The play’s three acts each focus on meals of escalating importance, culminating in the seder feast, with its rituals and readings. The audience is not in the least surprised to find that Bob, both in character and out of it, is decidedly more charming than Chris, and naturally he and Sarah fall more steadily in love with every mouthful of lokshen kugel.
The cast is excellent, delivering the rapid-fire dialogue with wit and rare ease. Lara Pulver as Sarah Goldman and Adam Rayner as Bob resist the temptation to mug and caper for laughs, which lends more warmth and credibility to their romance.

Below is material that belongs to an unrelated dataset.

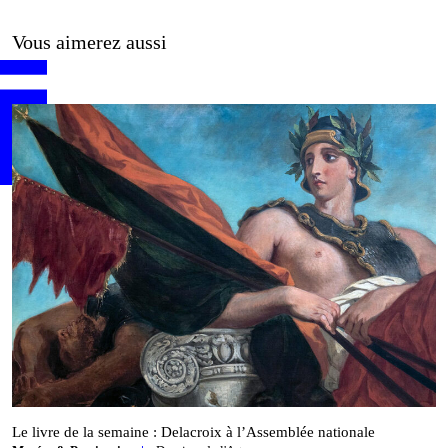
Vous aimerez aussi
Le livre de la semaine : Delacroix à l’Assemblée nationale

As Miriam, Sarah’s mother, Sue Kelvin is an unalloyed delight, bustling across the stage in clothes of impossible vulgarity and evidently ruling the family with a loving but implacable hand. Jack Chissick as her father manages pathos alongside a superb sense of comic timing, and as her brother Joel, nervily divorced and not wholly convinced by Bob’s performance, Alexander Giles is pure Woody Allen, and none the worse for it. The staging is lovingly detailed, recreating Sarah’s 80s Chicago apartment with minute attention to each poster and cushion, a rare thing on stage, and wonderful for transporting the audience.
Beau Jest should be taken on its terms: one does not order seafood at a restaurant, only to complain of its not being steak. It’s a romantic comedy, and delivers both comically and romantically, managing to discreetly address the problems of maintaining independence when inextricably bound up with an ethnic and religious identity. You’ll find here no experimental dialogue, no shattering insights, and no fiendish plot-developments to make you puzzle and ponder for days. But you’ll laugh, and be warmed to the cockles of your heart, which is after all no mean feat.